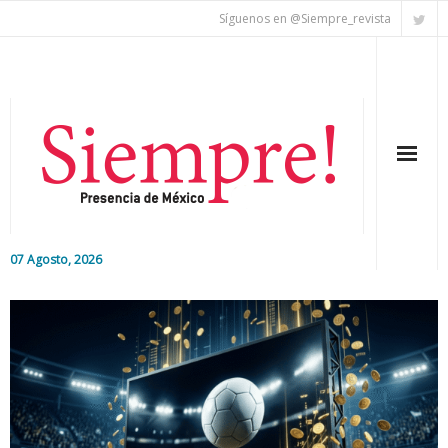
Síguenos en @Siempre_revista
07 Agosto, 2026
Inicio
Editorial
Nacional
Colaboradores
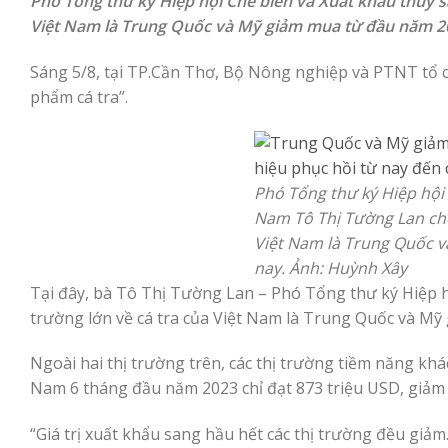
Phó Tổng thư ký Hiệp hội Chế biến và Xuất khẩu thủy sả
Việt Nam là Trung Quốc và Mỹ giảm mua từ đầu năm 20
Sáng 5/8, tại TP.Cần Thơ, Bộ Nông nghiệp và PTNT tổ ch
phẩm cá tra”.
Phó Tổng thư ký Hiệp hội 
Nam Tô Thị Tường Lan cho 
Việt Nam là Trung Quốc 
nay. Ảnh: Huỳnh Xây
Tại đây, bà Tô Thị Tường Lan – Phó Tổng thư ký Hiệp hộ
trường lớn về cá tra của Việt Nam là Trung Quốc và M
Ngoài hai thị trường trên, các thị trường tiềm năng kh
Nam 6 tháng đầu năm 2023 chỉ đạt 873 triệu USD, giảm
“Giá trị xuất khẩu sang hầu hết các thị trường đều gi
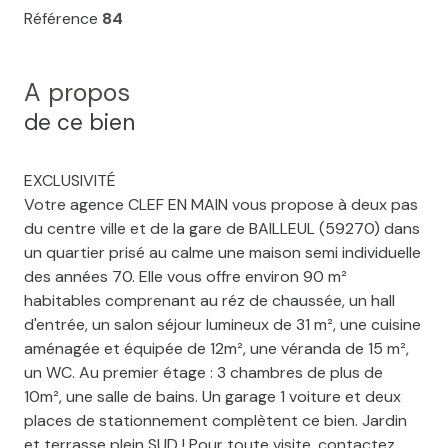
Référence
84
A propos
de ce bien
EXCLUSIVITÉ
Votre agence CLEF EN MAIN vous propose à deux pas
du centre ville et de la gare de BAILLEUL (59270) dans
un quartier prisé au calme une maison semi individuelle
des années 70. Elle vous offre environ 90 m²
habitables comprenant au réz de chaussée, un hall
d'entrée, un salon séjour lumineux de 31 m², une cuisine
aménagée et équipée de 12m², une véranda de 15 m²,
un WC. Au premier étage : 3 chambres de plus de
10m², une salle de bains. Un garage 1 voiture et deux
places de stationnement complètent ce bien. Jardin
et terrasse plein SUD !
Pour toute visite, contactez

* _About this task_
Your job is to copy each entry exactly as written; the pictures do not go in.

* _Result for this exercise_
Síguenos en @Siempre_revista
07 Agosto, 2026
Inicio
Editorial
Nacional
Colaboradores
Phó Tổng thư ký Hiệp hội Chế biến và Xuất khẩu thủy sả
Việt Nam là Trung Quốc và Mỹ giảm mua từ đầu năm 20
Sáng 5/8, tại TP.Cần Thơ, Bộ Nông nghiệp và PTNT tổ ch
phẩm cá tra”.
Phó Tổng thư ký Hiệp hội 
Nam Tô Thị Tường Lan cho 
Việt Nam là Trung Quốc 
nay. Ảnh: Huỳnh Xây
Tại đây, bà Tô Thị Tường Lan – Phó Tổng thư ký Hiệp hộ
trường lớn về cá tra của Việt Nam là Trung Quốc và M
Ngoài hai thị trường trên, các thị trường tiềm năng kh
Nam 6 tháng đầu năm 2023 chỉ đạt 873 triệu USD, giảm
“Giá trị xuất khẩu sang hầu hết các thị trường đều gi
Référence
84
A propos
de ce bien
EXCLUSIVITÉ
Votre agence CLEF EN MAIN vous propose à deux pas
du centre ville et de la gare de BAILLEUL (59270) dans
un quartier prisé au calme une maison semi individuelle
des années 70. Elle vous offre environ 90 m²
habitables comprenant au réz de chaussée, un hall
d'entrée, un salon séjour lumineux de 31 m², une cuisine
aménagée et équipée de 12m², une véranda de 15 m²,
un WC. Au premier étage : 3 chambres de plus de
10m², une salle de bains. Un garage 1 voiture et deux
places de stationnement complètent ce bien. Jardin
et terrasse plein SUD !
Pour toute visite, contactez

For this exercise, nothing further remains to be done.